*Supplied entries*:

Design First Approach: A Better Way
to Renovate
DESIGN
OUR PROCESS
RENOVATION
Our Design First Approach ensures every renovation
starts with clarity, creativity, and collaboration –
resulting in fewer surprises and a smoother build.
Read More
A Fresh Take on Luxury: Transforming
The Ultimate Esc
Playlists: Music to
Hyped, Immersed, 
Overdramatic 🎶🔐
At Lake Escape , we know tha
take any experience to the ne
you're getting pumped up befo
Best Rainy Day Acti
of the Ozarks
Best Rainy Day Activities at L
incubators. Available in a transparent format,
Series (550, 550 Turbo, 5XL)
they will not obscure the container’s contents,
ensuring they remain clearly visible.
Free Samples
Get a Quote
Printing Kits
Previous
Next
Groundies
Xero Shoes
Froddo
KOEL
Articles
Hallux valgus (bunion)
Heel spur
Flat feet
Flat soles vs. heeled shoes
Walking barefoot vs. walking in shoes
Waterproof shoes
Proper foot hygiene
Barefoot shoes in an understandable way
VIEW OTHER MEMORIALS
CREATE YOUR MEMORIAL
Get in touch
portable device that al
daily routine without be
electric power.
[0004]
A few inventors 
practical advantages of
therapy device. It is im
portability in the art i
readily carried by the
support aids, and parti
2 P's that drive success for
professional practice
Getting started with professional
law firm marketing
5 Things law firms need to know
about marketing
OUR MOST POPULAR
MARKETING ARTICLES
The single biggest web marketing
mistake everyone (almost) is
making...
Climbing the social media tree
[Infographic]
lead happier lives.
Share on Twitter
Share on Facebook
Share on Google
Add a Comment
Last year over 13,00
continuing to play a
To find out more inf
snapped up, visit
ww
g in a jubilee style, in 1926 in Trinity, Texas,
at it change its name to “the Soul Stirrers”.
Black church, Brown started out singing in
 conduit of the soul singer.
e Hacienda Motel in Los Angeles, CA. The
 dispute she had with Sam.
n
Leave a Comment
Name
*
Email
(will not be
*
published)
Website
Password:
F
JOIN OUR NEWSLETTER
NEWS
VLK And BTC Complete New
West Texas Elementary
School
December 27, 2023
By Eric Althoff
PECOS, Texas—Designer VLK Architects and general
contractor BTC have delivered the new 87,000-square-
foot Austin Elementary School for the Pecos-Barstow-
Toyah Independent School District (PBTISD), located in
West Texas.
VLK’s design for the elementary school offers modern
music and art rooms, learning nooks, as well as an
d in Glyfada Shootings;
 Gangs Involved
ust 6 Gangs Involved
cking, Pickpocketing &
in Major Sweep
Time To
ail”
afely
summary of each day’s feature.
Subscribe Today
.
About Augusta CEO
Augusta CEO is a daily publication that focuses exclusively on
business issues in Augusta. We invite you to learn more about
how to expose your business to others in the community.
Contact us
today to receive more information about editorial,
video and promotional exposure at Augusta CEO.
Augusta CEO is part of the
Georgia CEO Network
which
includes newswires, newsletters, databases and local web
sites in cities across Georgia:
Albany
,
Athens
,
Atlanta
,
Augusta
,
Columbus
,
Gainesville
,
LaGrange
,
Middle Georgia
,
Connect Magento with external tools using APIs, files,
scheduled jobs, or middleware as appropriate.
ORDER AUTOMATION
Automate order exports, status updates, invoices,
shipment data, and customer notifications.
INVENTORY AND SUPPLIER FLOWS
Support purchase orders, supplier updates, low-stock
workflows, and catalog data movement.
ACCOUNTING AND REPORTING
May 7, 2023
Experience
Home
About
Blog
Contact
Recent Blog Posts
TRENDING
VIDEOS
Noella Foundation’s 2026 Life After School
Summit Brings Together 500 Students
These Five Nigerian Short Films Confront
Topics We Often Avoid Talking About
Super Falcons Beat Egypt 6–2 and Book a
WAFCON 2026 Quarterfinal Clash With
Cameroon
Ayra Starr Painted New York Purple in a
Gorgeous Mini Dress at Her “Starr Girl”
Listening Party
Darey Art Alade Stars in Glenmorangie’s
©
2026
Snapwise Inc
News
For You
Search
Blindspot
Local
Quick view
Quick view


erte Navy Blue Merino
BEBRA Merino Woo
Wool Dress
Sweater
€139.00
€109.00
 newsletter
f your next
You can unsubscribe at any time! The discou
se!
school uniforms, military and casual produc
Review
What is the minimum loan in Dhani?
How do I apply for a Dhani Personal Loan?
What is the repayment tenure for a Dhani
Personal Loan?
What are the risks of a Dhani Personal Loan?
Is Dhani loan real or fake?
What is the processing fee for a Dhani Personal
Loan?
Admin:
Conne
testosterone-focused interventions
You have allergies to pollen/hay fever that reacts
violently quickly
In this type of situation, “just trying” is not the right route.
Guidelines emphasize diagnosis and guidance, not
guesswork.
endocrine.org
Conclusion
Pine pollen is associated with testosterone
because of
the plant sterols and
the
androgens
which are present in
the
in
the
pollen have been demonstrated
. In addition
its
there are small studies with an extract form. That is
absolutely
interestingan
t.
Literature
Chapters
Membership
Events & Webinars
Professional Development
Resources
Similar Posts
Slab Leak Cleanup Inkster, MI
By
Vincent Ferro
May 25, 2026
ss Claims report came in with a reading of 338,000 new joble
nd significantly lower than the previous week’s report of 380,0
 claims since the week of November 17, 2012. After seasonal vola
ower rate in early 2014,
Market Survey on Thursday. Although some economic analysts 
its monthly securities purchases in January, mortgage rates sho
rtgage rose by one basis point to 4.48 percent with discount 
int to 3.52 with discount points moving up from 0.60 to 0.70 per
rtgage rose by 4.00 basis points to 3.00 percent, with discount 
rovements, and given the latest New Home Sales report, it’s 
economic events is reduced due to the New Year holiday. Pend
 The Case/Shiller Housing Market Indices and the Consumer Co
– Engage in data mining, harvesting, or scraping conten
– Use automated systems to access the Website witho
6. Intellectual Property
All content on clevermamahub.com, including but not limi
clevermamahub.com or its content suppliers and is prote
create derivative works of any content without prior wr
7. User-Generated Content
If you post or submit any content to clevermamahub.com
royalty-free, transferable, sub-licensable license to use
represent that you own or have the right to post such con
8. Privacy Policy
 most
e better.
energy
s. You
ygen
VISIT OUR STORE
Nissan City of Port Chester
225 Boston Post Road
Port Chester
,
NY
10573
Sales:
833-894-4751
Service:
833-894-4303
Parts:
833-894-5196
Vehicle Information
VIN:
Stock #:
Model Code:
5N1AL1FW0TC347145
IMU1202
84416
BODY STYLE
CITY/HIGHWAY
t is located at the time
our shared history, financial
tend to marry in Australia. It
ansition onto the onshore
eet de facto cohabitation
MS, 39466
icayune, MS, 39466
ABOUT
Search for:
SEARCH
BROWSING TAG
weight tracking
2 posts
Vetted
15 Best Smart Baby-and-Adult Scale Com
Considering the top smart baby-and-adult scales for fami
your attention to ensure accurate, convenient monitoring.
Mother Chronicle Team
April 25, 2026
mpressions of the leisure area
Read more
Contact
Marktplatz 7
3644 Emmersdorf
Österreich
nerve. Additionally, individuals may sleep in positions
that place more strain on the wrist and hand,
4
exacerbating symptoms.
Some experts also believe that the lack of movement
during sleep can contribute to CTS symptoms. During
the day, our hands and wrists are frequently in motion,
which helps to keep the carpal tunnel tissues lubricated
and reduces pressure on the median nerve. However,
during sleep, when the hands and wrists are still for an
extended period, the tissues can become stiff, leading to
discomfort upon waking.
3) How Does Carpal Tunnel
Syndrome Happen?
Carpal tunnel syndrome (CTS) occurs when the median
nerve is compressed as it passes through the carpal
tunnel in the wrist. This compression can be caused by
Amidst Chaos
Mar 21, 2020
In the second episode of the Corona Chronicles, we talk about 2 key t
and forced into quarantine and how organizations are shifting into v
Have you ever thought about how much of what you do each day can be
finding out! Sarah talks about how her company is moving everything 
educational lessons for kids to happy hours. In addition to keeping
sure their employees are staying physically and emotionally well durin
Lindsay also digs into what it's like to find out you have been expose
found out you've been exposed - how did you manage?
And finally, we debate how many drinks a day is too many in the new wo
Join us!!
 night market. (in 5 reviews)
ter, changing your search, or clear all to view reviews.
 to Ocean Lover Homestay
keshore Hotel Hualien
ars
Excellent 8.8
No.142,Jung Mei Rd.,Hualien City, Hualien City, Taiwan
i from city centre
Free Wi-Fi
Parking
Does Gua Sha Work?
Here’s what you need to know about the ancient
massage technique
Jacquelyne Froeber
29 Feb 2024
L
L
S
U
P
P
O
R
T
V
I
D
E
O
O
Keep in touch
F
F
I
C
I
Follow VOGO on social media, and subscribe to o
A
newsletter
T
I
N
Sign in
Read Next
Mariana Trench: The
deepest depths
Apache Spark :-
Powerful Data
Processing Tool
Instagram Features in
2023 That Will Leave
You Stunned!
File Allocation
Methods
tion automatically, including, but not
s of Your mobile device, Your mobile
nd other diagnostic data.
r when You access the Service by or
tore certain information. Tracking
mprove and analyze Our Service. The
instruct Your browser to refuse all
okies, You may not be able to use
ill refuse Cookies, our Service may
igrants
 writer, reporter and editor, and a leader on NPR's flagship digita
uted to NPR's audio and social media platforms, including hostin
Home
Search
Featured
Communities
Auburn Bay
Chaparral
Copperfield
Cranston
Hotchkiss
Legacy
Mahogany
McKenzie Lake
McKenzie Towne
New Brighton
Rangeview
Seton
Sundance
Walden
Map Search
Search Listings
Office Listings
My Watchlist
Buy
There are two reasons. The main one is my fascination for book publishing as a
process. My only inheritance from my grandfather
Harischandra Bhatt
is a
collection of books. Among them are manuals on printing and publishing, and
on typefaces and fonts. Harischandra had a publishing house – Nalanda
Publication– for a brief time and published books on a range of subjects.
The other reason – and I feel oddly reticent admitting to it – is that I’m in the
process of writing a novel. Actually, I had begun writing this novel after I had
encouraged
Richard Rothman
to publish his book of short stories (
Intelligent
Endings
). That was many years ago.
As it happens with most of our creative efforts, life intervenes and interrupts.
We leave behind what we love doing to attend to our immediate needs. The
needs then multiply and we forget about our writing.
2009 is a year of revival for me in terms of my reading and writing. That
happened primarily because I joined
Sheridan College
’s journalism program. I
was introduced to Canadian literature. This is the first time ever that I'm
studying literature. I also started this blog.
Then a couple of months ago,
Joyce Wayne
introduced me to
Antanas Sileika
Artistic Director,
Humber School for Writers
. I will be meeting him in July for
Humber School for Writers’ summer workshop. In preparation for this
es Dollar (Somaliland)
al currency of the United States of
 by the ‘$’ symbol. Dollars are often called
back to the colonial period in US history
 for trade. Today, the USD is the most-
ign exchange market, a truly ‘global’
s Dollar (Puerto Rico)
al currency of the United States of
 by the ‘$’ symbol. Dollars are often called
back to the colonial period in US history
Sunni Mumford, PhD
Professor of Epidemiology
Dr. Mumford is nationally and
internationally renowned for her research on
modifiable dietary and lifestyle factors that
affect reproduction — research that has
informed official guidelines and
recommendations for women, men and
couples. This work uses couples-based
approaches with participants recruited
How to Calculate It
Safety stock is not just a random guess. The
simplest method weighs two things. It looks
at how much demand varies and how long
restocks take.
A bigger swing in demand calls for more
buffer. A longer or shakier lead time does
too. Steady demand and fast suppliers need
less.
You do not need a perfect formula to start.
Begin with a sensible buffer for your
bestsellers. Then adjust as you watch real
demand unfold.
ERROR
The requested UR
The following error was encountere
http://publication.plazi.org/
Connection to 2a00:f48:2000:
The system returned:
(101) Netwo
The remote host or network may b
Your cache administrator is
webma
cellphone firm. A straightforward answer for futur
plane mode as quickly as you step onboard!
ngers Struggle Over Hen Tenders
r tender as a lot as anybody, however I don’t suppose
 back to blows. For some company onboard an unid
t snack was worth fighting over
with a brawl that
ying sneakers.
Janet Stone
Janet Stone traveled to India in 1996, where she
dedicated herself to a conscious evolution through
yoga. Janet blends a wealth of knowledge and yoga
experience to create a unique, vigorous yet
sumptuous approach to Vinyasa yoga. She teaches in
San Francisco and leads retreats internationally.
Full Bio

*Goal of the exercise*:
Wherever the word "Texas" shows up in the material, copy the line it is on.

*Solution for this exercise*:
g in a jubilee style, in 1926 in Trinity, Texas,
West Texas Elementary
PECOS, Texas—Designer VLK Architects and general
West Texas.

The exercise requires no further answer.